[Start of section]

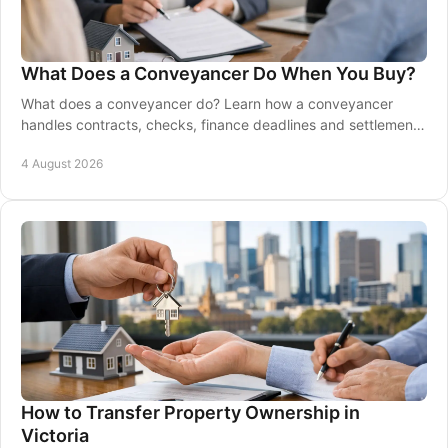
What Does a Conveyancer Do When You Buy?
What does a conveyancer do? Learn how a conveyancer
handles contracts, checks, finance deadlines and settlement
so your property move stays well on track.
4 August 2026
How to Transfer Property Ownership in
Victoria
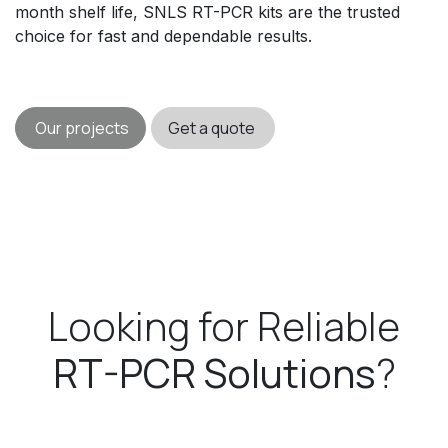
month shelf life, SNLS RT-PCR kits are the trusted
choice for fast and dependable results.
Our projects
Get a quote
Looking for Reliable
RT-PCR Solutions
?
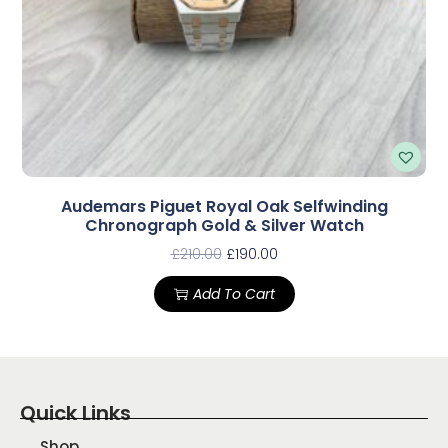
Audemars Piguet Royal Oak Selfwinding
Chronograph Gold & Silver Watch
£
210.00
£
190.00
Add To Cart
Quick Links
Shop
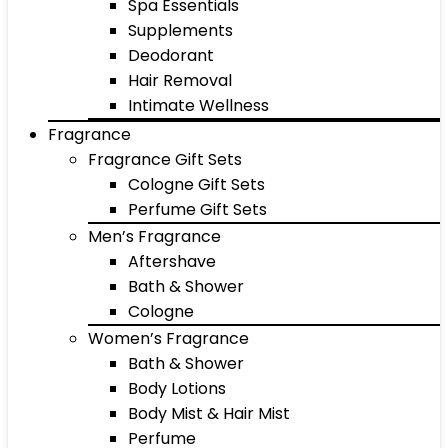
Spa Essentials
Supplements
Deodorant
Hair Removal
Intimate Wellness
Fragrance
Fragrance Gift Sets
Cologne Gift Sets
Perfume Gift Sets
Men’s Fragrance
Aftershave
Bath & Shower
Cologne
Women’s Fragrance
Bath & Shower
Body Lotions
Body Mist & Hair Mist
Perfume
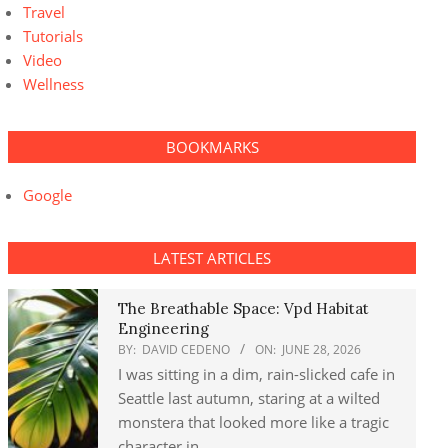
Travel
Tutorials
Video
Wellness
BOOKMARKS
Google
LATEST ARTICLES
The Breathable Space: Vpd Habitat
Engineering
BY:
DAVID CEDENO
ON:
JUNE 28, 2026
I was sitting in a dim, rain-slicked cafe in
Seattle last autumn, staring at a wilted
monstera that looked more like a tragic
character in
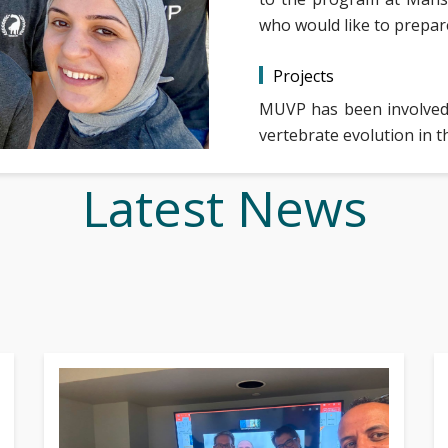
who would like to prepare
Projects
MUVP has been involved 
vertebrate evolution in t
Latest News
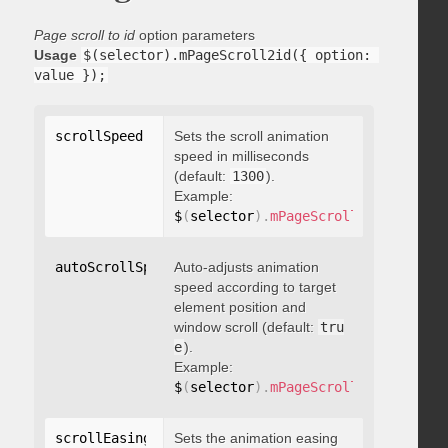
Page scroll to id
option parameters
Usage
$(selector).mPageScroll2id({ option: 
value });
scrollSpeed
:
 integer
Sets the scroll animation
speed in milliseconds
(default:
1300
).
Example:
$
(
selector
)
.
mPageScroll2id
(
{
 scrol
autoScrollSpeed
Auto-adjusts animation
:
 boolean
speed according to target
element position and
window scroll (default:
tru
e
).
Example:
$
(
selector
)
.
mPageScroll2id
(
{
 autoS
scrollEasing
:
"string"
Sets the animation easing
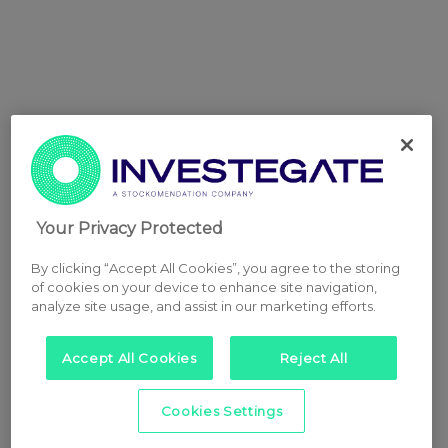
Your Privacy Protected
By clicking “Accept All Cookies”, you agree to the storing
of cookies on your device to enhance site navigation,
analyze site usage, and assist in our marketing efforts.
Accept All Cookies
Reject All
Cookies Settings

[End of section]
[Start of section]

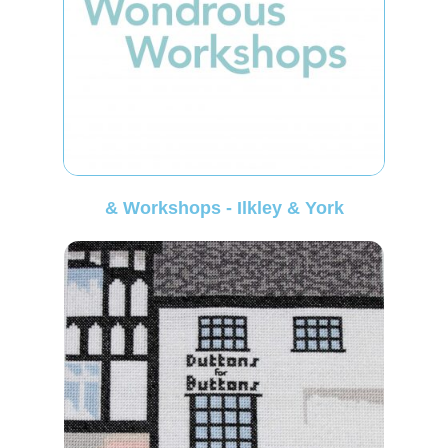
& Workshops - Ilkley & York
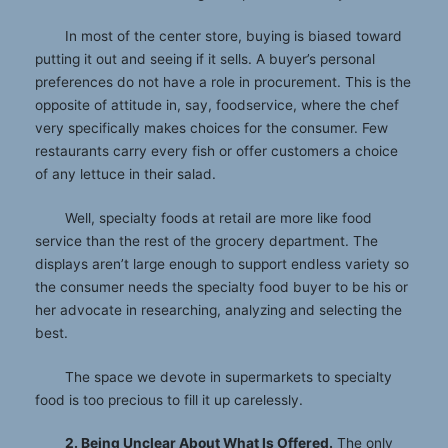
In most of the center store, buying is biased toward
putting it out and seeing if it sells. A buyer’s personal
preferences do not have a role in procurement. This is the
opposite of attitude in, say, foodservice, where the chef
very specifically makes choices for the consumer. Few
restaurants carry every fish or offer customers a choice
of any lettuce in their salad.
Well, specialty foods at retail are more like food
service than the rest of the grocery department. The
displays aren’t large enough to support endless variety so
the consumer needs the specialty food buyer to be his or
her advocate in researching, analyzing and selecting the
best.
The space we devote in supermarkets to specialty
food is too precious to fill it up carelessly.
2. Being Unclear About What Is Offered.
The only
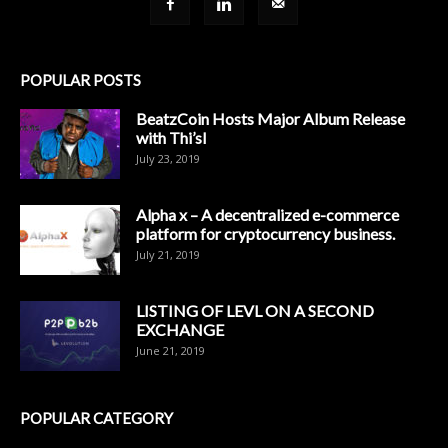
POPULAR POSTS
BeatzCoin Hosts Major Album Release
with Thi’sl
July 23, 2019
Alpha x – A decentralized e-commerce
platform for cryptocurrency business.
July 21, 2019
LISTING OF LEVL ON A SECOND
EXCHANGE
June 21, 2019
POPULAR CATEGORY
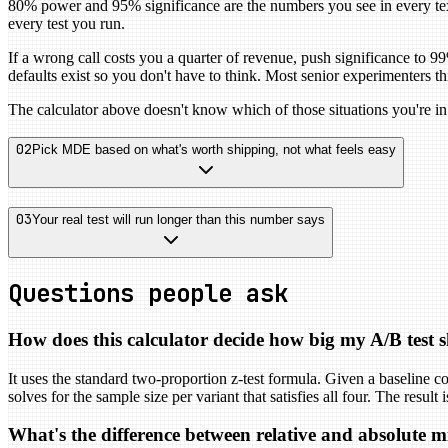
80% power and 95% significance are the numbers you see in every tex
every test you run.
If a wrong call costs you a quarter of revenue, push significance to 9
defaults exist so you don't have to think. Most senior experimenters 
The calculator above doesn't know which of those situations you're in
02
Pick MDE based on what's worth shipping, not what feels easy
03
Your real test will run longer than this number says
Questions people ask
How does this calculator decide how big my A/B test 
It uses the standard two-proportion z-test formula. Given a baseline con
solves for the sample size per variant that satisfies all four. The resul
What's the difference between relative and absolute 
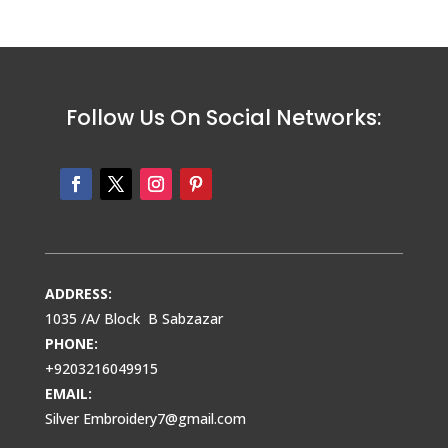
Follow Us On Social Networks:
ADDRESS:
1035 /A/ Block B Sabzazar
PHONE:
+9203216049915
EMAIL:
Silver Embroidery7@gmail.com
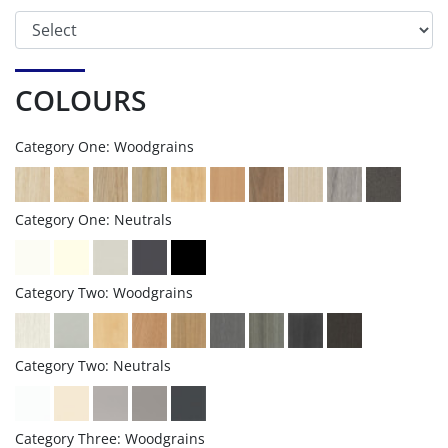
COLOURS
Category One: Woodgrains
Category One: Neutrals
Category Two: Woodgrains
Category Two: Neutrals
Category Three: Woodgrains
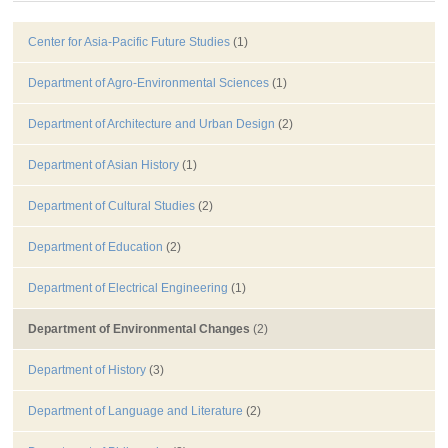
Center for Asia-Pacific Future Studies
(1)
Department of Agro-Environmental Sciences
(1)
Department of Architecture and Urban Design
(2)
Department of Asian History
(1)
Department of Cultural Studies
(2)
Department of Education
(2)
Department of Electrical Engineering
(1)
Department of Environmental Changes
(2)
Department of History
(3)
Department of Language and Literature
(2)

[End of section]

TASK PROMPT. A word-for-word reproduction is needed of the lines above from the line containing "What Does a Conveyancer Do When You Buy?" through the line containing "Perfume Gift Sets", with both ends kept and no pictures.

SOLVED EXERCISE.
What Does a Conveyancer Do When You Buy?
What does a conveyancer do? Learn how a conveyancer
handles contracts, checks, finance deadlines and settlement
so your property move stays well on track.
4 August 2026
How to Transfer Property Ownership in
Victoria
month shelf life, SNLS RT-PCR kits are the trusted
choice for fast and dependable results.
Our projects
Get a quote
Looking for Reliable
RT-PCR Solutions
?
Audemars Piguet Royal Oak Selfwinding
Chronograph Gold & Silver Watch
£
210.00
£
190.00
Add To Cart
Quick Links
Shop
Spa Essentials
Supplements
Deodorant
Hair Removal
Intimate Wellness
Fragrance
Fragrance Gift Sets
Cologne Gift Sets
Perfume Gift Sets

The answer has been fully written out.